Il se constitue donc des associations d’habitants de quartier, des clubs de mères, des coopératives ouvrières, dont les animateurs sont les militants de l’Action catholique ouvrière ».

Padre Miguel constate que les gens ont faim de Dieu, mais qu’il n’y a pas assez de prêtres. Il passe deux jours par mois avec les lépreux. Il reste en lien avec sa paroisse d’origine en France qui soutient son action.

 

Le livre se termine par la plus illustre de ces figures de charité, Mère Teresa, « l’ange de Calcutta », « le bulldozer du Christ ».

« Vivant quotidiennement le mystère de l’Incarnation, elle dit : « Nous mettons nos mains, nos yeux, notre cœur à la disposition du Christ pour qu’il agisse à travers nous ».

Ces foules misérables, cela ne vous décourage pas ? lui demande-t-on.

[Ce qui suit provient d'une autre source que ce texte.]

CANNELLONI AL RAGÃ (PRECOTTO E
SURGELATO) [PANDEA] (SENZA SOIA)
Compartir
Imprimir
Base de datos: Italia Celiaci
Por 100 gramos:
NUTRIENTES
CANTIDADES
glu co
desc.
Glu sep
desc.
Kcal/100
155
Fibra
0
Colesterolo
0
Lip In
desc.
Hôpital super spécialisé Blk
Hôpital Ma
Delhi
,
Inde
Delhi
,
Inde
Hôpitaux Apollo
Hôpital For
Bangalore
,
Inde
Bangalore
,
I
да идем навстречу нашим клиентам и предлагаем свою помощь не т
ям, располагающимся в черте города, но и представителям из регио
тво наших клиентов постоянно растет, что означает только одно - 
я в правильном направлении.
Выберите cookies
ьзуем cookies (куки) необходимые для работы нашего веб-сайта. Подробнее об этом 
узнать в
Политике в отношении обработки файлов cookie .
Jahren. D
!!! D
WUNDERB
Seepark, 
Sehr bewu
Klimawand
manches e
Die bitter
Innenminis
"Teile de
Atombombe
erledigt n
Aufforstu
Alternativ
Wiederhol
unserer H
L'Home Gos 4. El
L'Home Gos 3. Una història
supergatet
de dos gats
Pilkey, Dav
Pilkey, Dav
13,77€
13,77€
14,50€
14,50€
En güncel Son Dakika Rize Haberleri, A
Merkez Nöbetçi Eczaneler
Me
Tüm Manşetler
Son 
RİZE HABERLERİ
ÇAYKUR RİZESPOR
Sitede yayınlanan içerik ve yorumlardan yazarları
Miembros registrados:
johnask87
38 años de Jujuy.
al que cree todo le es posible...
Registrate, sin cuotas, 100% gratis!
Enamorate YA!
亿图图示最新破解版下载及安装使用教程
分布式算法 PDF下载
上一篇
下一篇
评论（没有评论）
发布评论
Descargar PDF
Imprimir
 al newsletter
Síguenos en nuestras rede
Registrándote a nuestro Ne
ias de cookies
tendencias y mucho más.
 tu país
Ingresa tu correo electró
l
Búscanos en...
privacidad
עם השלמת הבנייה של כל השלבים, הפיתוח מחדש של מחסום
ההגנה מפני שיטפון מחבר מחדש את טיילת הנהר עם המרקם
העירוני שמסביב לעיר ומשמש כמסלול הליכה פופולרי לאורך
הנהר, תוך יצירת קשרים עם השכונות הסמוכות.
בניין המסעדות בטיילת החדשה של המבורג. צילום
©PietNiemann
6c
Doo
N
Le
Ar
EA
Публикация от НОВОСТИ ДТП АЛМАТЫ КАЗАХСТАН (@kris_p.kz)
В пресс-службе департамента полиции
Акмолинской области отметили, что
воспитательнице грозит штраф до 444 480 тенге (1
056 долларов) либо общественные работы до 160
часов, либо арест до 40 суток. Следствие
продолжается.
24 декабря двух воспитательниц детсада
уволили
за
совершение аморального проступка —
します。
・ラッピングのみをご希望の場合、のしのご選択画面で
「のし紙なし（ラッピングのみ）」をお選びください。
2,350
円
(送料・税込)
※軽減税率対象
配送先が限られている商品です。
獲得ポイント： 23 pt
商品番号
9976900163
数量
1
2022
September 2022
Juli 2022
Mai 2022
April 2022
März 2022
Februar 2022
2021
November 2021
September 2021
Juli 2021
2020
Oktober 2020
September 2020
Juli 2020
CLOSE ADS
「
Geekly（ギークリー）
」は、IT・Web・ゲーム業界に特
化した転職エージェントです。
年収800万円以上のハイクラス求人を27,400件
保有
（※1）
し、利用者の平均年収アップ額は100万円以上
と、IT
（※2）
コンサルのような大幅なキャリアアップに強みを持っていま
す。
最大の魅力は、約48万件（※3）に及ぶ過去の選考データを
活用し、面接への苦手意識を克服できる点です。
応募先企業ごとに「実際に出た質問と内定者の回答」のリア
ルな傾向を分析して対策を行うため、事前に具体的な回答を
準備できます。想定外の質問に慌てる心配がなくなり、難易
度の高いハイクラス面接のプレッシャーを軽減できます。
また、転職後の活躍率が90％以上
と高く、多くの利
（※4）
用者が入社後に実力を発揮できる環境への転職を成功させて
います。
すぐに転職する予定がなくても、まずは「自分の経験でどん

Elle répond :

« Je ne soigne jamais la foule, mais toujours une personne. Si les œuvres d’assistance sont collectives, l’amour est individuel. Chaque personne est pour moi unique au monde ».

« Je n’ai jamais demandé  d’argent », dit-elle. À un reporter américain qui la voyant panser une plaie gangrenée et nauséabonde, lui déclare : « Je ne voudrais pas faire ça pour un million de dollars », elle réplique : « Moi non plus ! »

 

Ce livre Les forces de l’amour date de 1980. Depuis, la solidarité a encore grandi, il est né une quantité d’associations et de mouvements au service des pauvres et des souffrants. Les forces de l’amour ne sont pas près de disparaître.